Fibrinogen is a hexameric glycoprotein composed of two α (FGA), two β (FGB), and two γ (FGG) polypeptide chains. Fibrinogen subunits are primarily produced and assembled in hepatocytes before being secreted into the bloodstream as a complete fibrinogen hexamer, which circulates in plasma at high concentrations (2- 4 g/l) (Tennent GA et al, 2007; reviewed by Redman CM & Xia H 2001; Lord ST 2007; Kattula S et al., 2017; Dobson DA et al., 2024). Fibrinogen subunits are held together by disulfide bonds to form an elongated structure with two outer D domains connected through a coiled-coil segment to the central E domain. The D domains are made of the C-terminal ends of β and γ chains, while the E domain is formed by the N-terminal regions of all six chains (Spraggon G et al., 1997; Yang Z et al., 2000; Mosesson MW 2005; Kollman JM et al., 2009; Medved L & Weisel JW 2009; Weisel JW & Litvinov RI 2017; Butera D & Hogg PJ 2020; Litvinov RI et al., 2021). During coagulation, thrombin (FIIa) cleaves the alpha and beta chains of fibrinogen at the E domain. This cleavage results in the release of fibrinopeptides A and B from the N-terminal regions of the α and β chains, respectively, leading to the formation of a soluble fibrin monomer (Ni et al. 1989; Pechik I et al., 2006; Riedel T et al., 2011). The cleavage unmasks four binding sites in the E domain allowing binding to the C-terminal region of the D domain from other fibrin monomers leading to formation of protofibrils (reviewed by Litvinov RI et al., 2021; Wolberg AS 2023).

This Reactome event shows thrombin-mediated proteolytic cleavage of fibrinogen to fibrin, releasing fibrinopeptides A and B.

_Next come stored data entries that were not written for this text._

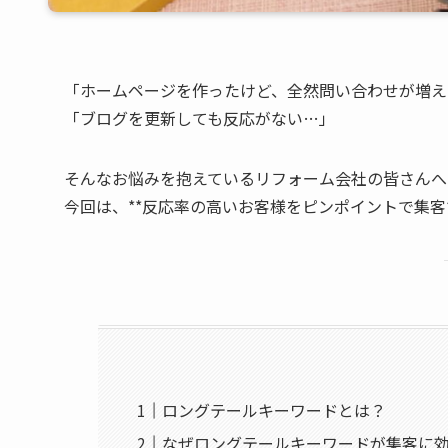
「ホームページを作ったけど、全然問い合わせが増え
「ブログを更新しても反応がない…」
そんなお悩みを抱えているリフォーム会社の皆さんへ
今回は、**反応率の高いお客様をピンポイントで集客
ロングテールキーワードとは？
なぜロングテールキーワードが集客に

Some direct oral anticoagulant (DOAC) drugs are potent, competitive direct thrombin inhibitors (DTIs). They reversibly and specifically bind both clot-bound and free thrombin (unlike warfarin or heparin), as well as inhibiting thrombin-induced platelet aggregation. These drugs can be synthetic organic compounds (dabigatran, argatroban) or recombinant peptides (lepirudin, bivalirudin, desirudin). Dabigatran (brand name Pradexa) is formulated as a lipophilic prodrug, dabigatran etexilate, to promote gastrointestinal absorption before it is metabolised to the active drug. The kidneys excrete the majority (80%) of unchanged drug (Stangier J et al. 2007). Argatroban is a synthetic inhibitor of thrombin derived from L-arginine, which has a relatively short period of binding only to thrombin’s active site (Hursting MJ et al. 1997). It is given intravenously and is metabolised in the liver. Because of its hepatic metabolism, it may be used in patients with renal dysfunction. Lepirudin (brand name Refludan) is a recombinant hirudin derived from yeast cells (Weitz JI et al. 1990). Hirudin is a naturally occurring anticoagulant produced by the salivary glands of medicinal leeches. Bivalirudin (brand name Angiomax, Angiox) is a synthetic analog of hirudin, with a shorter period of binding to thrombin (Gladwell TD 2002). Desirudin (brand name Iprivask) is another recombinant hirudin derivative that directly inhibits free and fibrin-bound thrombin (Graetz TJ et al. 2011). Melagatran is the active drug formed from the prodrug ximelagatran and is a competitive and rapid inhibitor of thrombin (Gustafsson D et al. 1998). DuP 714 is a potent and specific thrombin inhibitor (Chiu AT et al. 1991).